WORK INSTRUCTION
Nothing in the records may be left out or reworded; return them exactly.

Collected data
BEGIN
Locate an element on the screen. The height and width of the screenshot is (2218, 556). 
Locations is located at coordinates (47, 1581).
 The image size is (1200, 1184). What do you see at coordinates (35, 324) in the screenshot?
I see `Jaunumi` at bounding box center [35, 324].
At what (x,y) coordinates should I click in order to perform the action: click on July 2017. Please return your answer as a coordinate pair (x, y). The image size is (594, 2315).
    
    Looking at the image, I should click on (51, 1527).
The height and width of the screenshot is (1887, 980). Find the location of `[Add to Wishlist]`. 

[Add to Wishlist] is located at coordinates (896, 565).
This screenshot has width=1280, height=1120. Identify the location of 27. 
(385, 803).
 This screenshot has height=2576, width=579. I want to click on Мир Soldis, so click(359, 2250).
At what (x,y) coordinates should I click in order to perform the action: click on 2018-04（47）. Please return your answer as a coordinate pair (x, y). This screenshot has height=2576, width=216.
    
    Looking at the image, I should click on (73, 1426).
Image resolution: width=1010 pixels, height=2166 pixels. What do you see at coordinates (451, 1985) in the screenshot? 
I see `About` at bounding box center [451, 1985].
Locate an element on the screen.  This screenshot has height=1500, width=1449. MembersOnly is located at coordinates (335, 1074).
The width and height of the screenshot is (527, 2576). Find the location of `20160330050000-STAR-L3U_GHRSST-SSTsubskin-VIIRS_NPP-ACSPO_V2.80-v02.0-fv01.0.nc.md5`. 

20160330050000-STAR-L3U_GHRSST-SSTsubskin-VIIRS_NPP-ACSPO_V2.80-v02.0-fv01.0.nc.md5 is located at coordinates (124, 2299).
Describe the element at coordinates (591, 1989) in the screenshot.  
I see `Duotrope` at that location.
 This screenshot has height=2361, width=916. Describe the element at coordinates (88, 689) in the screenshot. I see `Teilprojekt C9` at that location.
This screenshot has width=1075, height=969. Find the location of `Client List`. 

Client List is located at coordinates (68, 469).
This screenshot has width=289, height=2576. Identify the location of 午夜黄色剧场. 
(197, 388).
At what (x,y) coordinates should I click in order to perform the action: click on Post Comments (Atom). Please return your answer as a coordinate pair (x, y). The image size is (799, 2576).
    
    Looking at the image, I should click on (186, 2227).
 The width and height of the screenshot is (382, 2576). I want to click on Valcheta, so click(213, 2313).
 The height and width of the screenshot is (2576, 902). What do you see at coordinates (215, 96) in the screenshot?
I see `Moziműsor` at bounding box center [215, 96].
END
WORKED SOLUTION
Locate an element on the screen. The height and width of the screenshot is (2218, 556). 
Locations is located at coordinates (47, 1581).
 The image size is (1200, 1184). What do you see at coordinates (35, 324) in the screenshot?
I see `Jaunumi` at bounding box center [35, 324].
At what (x,y) coordinates should I click in order to perform the action: click on July 2017. Please return your answer as a coordinate pair (x, y). The image size is (594, 2315).
    
    Looking at the image, I should click on (51, 1527).
The height and width of the screenshot is (1887, 980). Find the location of `[Add to Wishlist]`. 

[Add to Wishlist] is located at coordinates (896, 565).
This screenshot has width=1280, height=1120. Identify the location of 27. 
(385, 803).
 This screenshot has height=2576, width=579. I want to click on Мир Soldis, so click(359, 2250).
At what (x,y) coordinates should I click in order to perform the action: click on 2018-04（47）. Please return your answer as a coordinate pair (x, y). This screenshot has height=2576, width=216.
    
    Looking at the image, I should click on (73, 1426).
Image resolution: width=1010 pixels, height=2166 pixels. What do you see at coordinates (451, 1985) in the screenshot? 
I see `About` at bounding box center [451, 1985].
Locate an element on the screen.  This screenshot has height=1500, width=1449. MembersOnly is located at coordinates (335, 1074).
The width and height of the screenshot is (527, 2576). Find the location of `20160330050000-STAR-L3U_GHRSST-SSTsubskin-VIIRS_NPP-ACSPO_V2.80-v02.0-fv01.0.nc.md5`. 

20160330050000-STAR-L3U_GHRSST-SSTsubskin-VIIRS_NPP-ACSPO_V2.80-v02.0-fv01.0.nc.md5 is located at coordinates (124, 2299).
Describe the element at coordinates (591, 1989) in the screenshot.  
I see `Duotrope` at that location.
 This screenshot has height=2361, width=916. Describe the element at coordinates (88, 689) in the screenshot. I see `Teilprojekt C9` at that location.
This screenshot has width=1075, height=969. Find the location of `Client List`. 

Client List is located at coordinates (68, 469).
This screenshot has width=289, height=2576. Identify the location of 午夜黄色剧场. 
(197, 388).
At what (x,y) coordinates should I click in order to perform the action: click on Post Comments (Atom). Please return your answer as a coordinate pair (x, y). The image size is (799, 2576).
    
    Looking at the image, I should click on (186, 2227).
 The width and height of the screenshot is (382, 2576). I want to click on Valcheta, so click(213, 2313).
 The height and width of the screenshot is (2576, 902). What do you see at coordinates (215, 96) in the screenshot?
I see `Moziműsor` at bounding box center [215, 96].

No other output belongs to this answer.